For the diet, we focused less on what to eat, we focused more on what not to eat. We avoided sugar, processed drinks, and food like pizza, burger, coke, etc. I’m a pure vegetarian and I did not take any food supplements other than eating the right thing. We had the rule to sleep strictly on or before 11 pm. Good sleep is a key component of any athletic training.

Race day:

This was the first race after proper training. On the race day, the main focus was on sticking with the plan, controlling the adrenaline rush, and keeping well hydrated. Below is the race report. My pace was quite consistent. I finished the race in 4:29 hours. The time got reduced by almost 2 hours.

result
result

Journey Afterwards:

After the training, I ran many marathons and improved my timings further in full marathon, half marathon, and 10 km category.

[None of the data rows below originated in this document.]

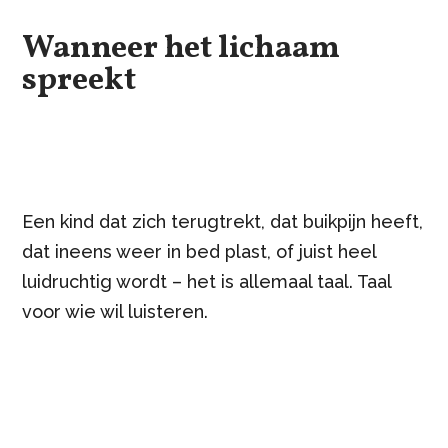
Wanneer het lichaam
spreekt
Een kind dat zich terugtrekt, dat buikpijn heeft,
dat ineens weer in bed plast, of juist heel
luidruchtig wordt – het is allemaal taal. Taal
voor wie wil luisteren.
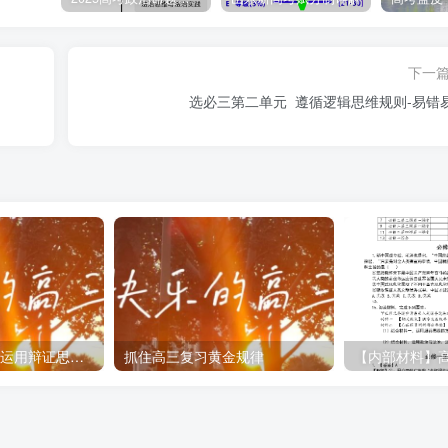
律的内容。
下一
误叫作“偷换概念”或“偷换论题”。（ × ）
选必三第二单元 遵循逻辑思维规则-易错
误叫作“偷换概念”或“偷换论题”。
面、对同一对象所形成的论断“A”和“非A”，不能断定它们都成
。（ × ）
面、对同一对象所形成的论断“A”和“非A”，不能断定它们都成
。
可”。（ × ）
选必三第三单元 运用辩证思维方法-易错易混
抓住高三复习黄金规律
可”。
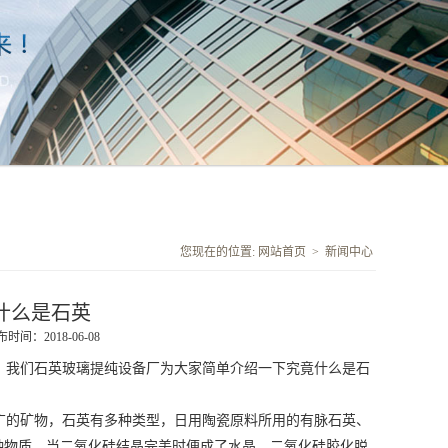
您现在的位置:
网站首页
>
新闻中心
什么是石英
时间：2018-06-08
，我们石英玻璃提纯设备厂为大家简单介绍一下究竟什么是石
广的矿物，石英有多种类型，日用陶瓷原料所用的有脉石英、
种物质。当二氧化硅结晶完美时便成了水晶，二氧化硅胶化脱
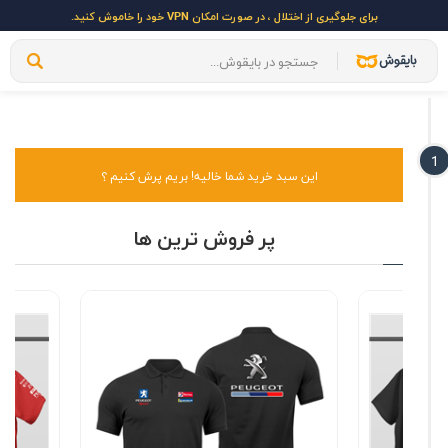
برای جلوگیری از اختلال ، در صورت امکان VPN خود را خاموش کنید.
1
این سبد خرید شما خالیه! بریم پرش کنیم ؟
پر فروش ترین ها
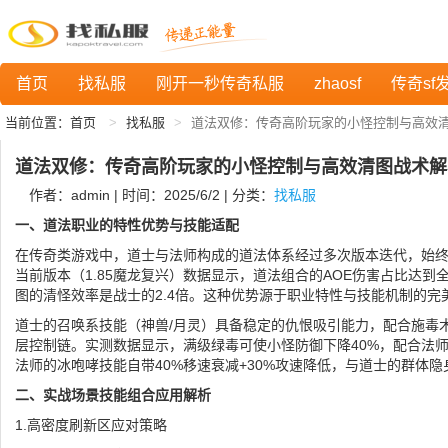
首页
找私服
刚开一秒传奇私服
zhaosf
传奇sf
当前位置：
首页
找私服
道法双修：传奇高阶玩家的小怪控制与高效
道法双修：传奇高阶玩家的小怪控制与高效清图战术解
作者：admin | 时间：2025/6/2 | 分类：
找私服
一、道法职业的特性优势与技能适配
在传奇类游戏中，道士与法师构成的道法体系经过多次版本迭代，始
当前版本（1.85魔龙复兴）数据显示，道法组合的AOE伤害占比达到全
图的清怪效率是战士的2.4倍。这种优势源于职业特性与技能机制的完
道士的召唤系技能（神兽/月灵）具备稳定的仇恨吸引能力，配合施毒
层控制链。实测数据显示，满级绿毒可使小怪防御下降40%，配合法师
法师的冰咆哮技能自带40%移速衰减+30%攻速降低，与道士的群体
二、实战场景技能组合应用解析
1.高密度刷新区应对策略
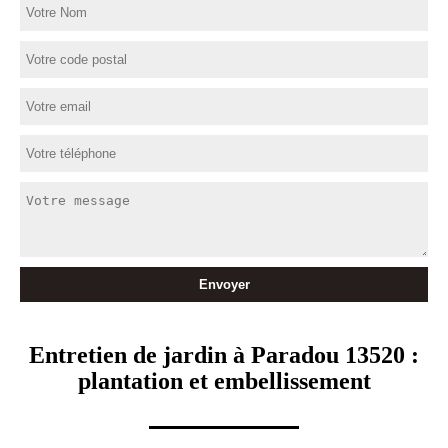
Entretien de jardin à Paradou 13520 :
plantation et embellissement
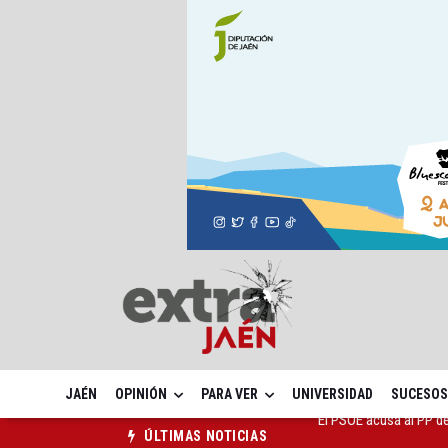
JAÉN
OPINIÓN
PARA VER
UNIVERSIDAD
SUCESOS
El Centro Andaluz de l
ÚLTIMAS NOTICIAS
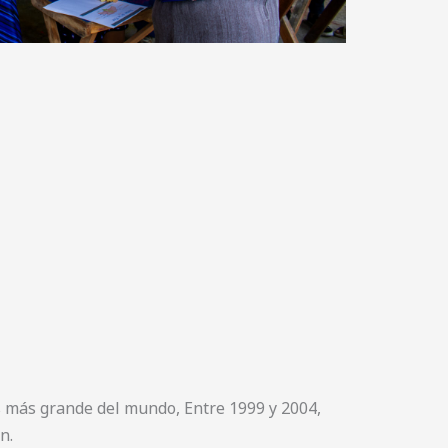
s más grande del mundo, Entre 1999 y 2004,
n.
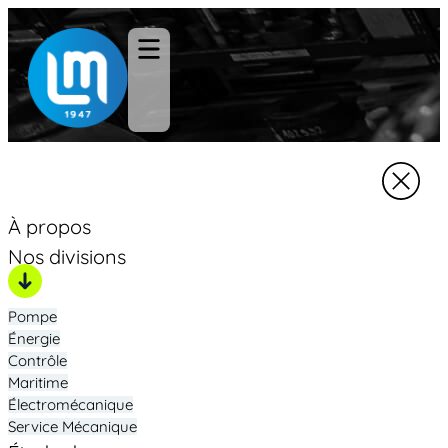
À propos
Nos divisions
Pompe
Énergie
Contrôle
Maritime
Électromécanique
Service Mécanique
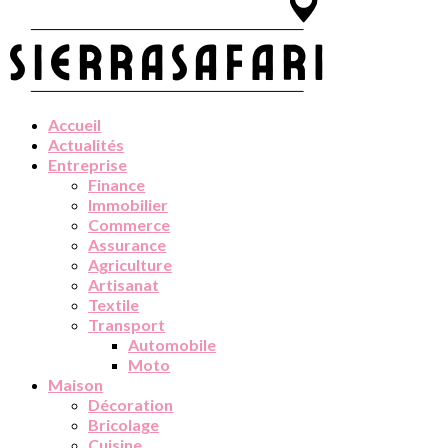
Accueil
Actualités
Entreprise
Finance
Immobilier
Commerce
Assurance
Agriculture
Artisanat
Textile
Transport
Automobile
Moto
Maison
Décoration
Bricolage
Cuisine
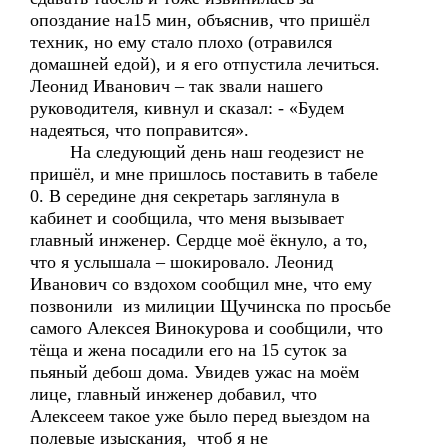
опоздание на15 мин, объяснив, что пришёл
техник, но ему стало плохо (отравился
домашней едой), и я его отпустила лечиться.
Леонид Иванович – так звали нашего
руководителя, кивнул и сказал: - «Будем
надеяться, что поправится».
На следующий день наш геодезист не
пришёл, и мне пришлось поставить в табеле
0. В середине дня секретарь заглянула в
кабинет и сообщила, что меня вызывает
главный инженер. Сердце моё ёкнуло, а то,
что я услышала – шокировало. Леонид
Иванович со вздохом сообщил мне, что ему
позвонили из милиции Щучинска по просьбе
самого Алексея Винокурова и сообщили, что
тёща и жена посадили его на 15 суток за
пьяный дебош дома. Увидев ужас на моём
лице, главный инженер добавил, что
Алексеем такое уже было перед выездом на
полевые изыскания, чтоб я не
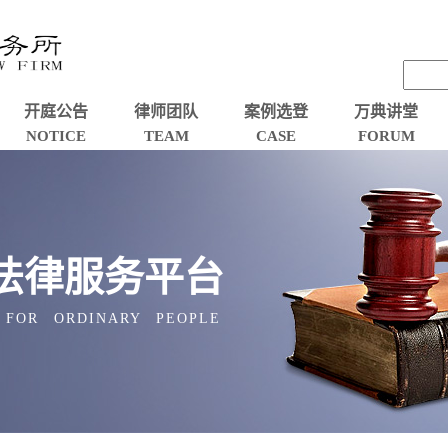
开庭公告
律师团队
案例选登
万典讲堂
NOTICE
TEAM
CASE
FORUM
法律服务平台
 FOR ORDINARY PEOPLE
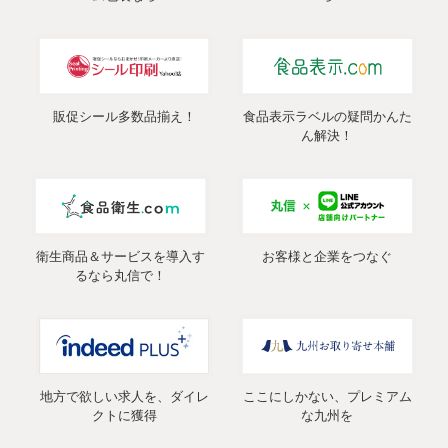
販促シール多数品揃え！
食品表示ラベルの疑問かんた
ん解決！
衛生商品＆サービスを導入す
お客様と企業をつなぐ
るなら丸信で！
地方で欲しい求人を、ダイレ
ここにしかない、プレミアム
クトに獲得
な九州を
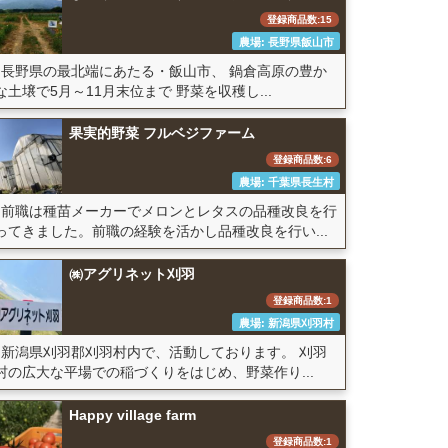
登録商品数:15
農場: 長野県飯山市
長野県の最北端にあたる・飯山市、 鍋倉高原の豊か
な土壌で5月～11月末位まで 野菜を収穫し...
果実的野菜 フルベジファーム
登録商品数:6
農場: 千葉県長生村
前職は種苗メーカーでメロンとレタスの品種改良を行
ってきました。前職の経験を活かし品種改良を行い...
㈱アグリネット刈羽
登録商品数:1
農場: 新潟県刈羽村
新潟県刈羽郡刈羽村内で、活動しております。 刈羽
村の広大な平場での稲づくりをはじめ、野菜作り...
Happy village farm
登録商品数:1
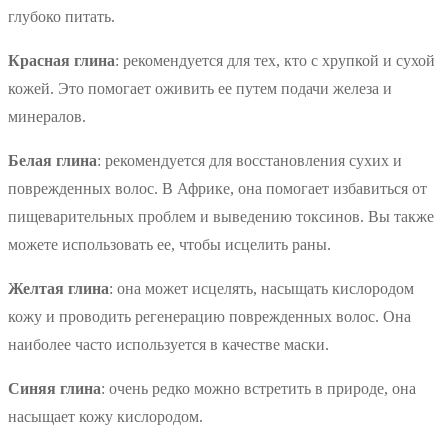
глубоко питать.
Красная глина
: рекомендуется для тех, кто с хрупкой и сухой
кожей. Это помогает оживить ее путем подачи железа и
минералов.
Белая глина
: рекомендуется для восстановления сухих и
поврежденных волос. В Африке, она помогает избавиться от
пищеварительных проблем и выведению токсинов. Вы также
можете использовать ее, чтобы исцелить раны.
Желтая глина
: она может исцелять, насыщать кислородом
кожу и проводить регенерацию поврежденных волос. Она
наиболее часто используется в качестве маски.
Синяя глина
: очень редко можно встретить в природе, она
насыщает кожу кислородом.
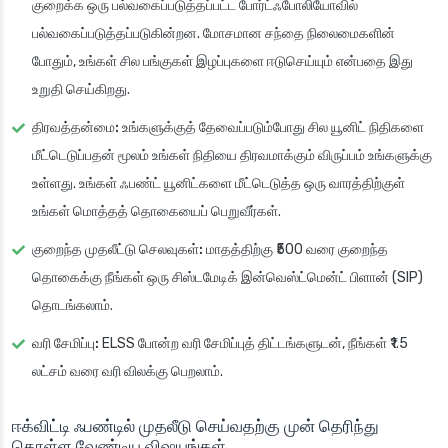
குறைக்க ஒரு பல்வகைப்படுத்தப்பட்ட போர்ட்ஃபோலியோவில்
பல்வகைப்படுத்தப்படுகின்றன. மோசமான சந்தை நிலைமைகளின்
போதும், உங்கள் சில பங்குகள் இழப்புகளை ஈடுசெய்யும் என்பதை இது
உறுதி செய்கிறது.
திரவத்தன்மை:
உங்களுக்குத் தேவைப்படும்போது சில யூனிட் நிதிகளை
மீட்டெடுப்பதன் மூலம் உங்கள் நிதியை திரவமாக்கும் விருப்பம் உங்களுக்கு
உள்ளது. உங்கள் ஃபண்ட் யூனிட்களை மீட்டெடுத்த ஒரு வாரத்திற்குள்
உங்கள் மொத்தத் தொகையைப் பெறுவீர்கள்.
குறைந்த முதலீட்டு செலவுகள்:
மாதத்திற்கு ₹500 வரை குறைந்த
தொகைக்கு நீங்கள் ஒரு சிஸ்டமேடிக் இன்வெஸ்ட்மென்ட் பிளான் (SIP)
தொடங்கலாம்.
வரி சேமிப்பு:
ELSS போன்ற வரி சேமிப்புத் திட்டங்களுடன், நீங்கள் ₹1.5
லட்சம் வரை வரி விலக்கு பெறலாம்.
ஈக்விட்டி ஃபண்டில் முதலீடு செய்வதற்கு முன் தெரிந்து
கொள்ள வேண்டிய விஷயங்கள்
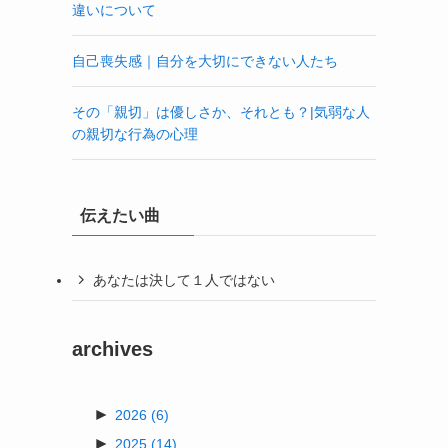
違いについて
自己喪失感｜自分を大切にできない人たち
その「親切」は優しさか、それとも？|気弱な人
の親切な行為の心理
伝えたい曲
あなたは決して１人ではない
archives
►
2026
(6)
►
2025
(14)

Below is the summary of my races:

  1. Total 23 marathons - (Including half, full and ultramarathons)
  2. The maximum distance I have run is 55 kms in Leh-Ladakh - 2015
  3. My best time in 42.2 km is 4:22 hours in Mumbai - 2017
  4. My best time in 21.1 km is 1:41 hours in Bengaluru - 2016
  5. My best time in 10 km is 43 minutes in Hyderabad - 2017 - winner of 10 k run at Oracle

I don’t claim to be an expert at running. Learning is a lifelong process. I’m still learning from my mistakes. Each race is a new race for me. I still get the adrenaline rush at the beginning but I have become good at managing it. It still hurts after 32 km in a 42.2 km race but I have learned that everybody is going through the same hell, the mantra is to keep going. And in the end, the biggest lesson I learned from running a marathon is that “life is full of ups and downs, you just have to keep going”.